Every line below from the one with "lude increased air" through the one with "[Agency Address]" should be retyped exactly, both ends included; no other lines and no pictures.

= Beginning of Section =

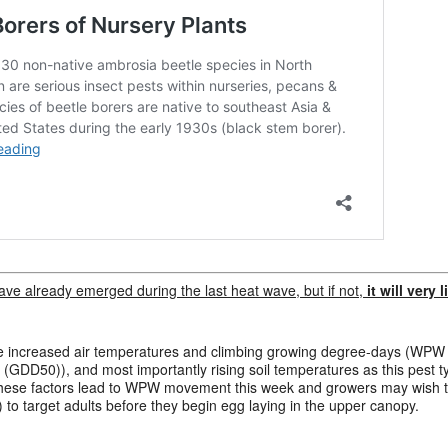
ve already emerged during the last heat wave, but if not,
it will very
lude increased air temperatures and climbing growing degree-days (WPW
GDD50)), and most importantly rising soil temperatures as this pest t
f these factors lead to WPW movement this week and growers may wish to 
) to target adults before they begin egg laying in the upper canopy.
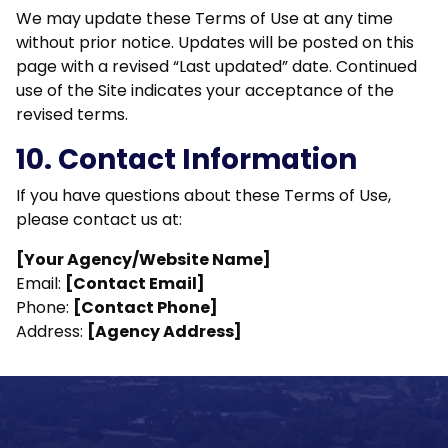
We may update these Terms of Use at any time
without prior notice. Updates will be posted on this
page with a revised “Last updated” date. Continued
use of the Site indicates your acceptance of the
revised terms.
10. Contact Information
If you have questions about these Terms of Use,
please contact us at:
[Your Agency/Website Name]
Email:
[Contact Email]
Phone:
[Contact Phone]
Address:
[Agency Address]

= End of Section =
= Beginning of Section =

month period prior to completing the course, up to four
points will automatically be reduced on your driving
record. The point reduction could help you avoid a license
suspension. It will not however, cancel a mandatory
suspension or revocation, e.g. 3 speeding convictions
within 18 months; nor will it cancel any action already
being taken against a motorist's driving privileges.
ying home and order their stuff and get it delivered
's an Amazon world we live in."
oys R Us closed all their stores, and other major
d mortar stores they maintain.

= End of Section =

[Answer section]
lude increased air temperatures and climbing growing degree-days (WPW
GDD50)), and most importantly rising soil temperatures as this pest t
f these factors lead to WPW movement this week and growers may wish to 
) to target adults before they begin egg laying in the upper canopy.
We may update these Terms of Use at any time
without prior notice. Updates will be posted on this
page with a revised “Last updated” date. Continued
use of the Site indicates your acceptance of the
revised terms.
10. Contact Information
If you have questions about these Terms of Use,
please contact us at:
[Your Agency/Website Name]
Email:
[Contact Email]
Phone:
[Contact Phone]
Address:
[Agency Address]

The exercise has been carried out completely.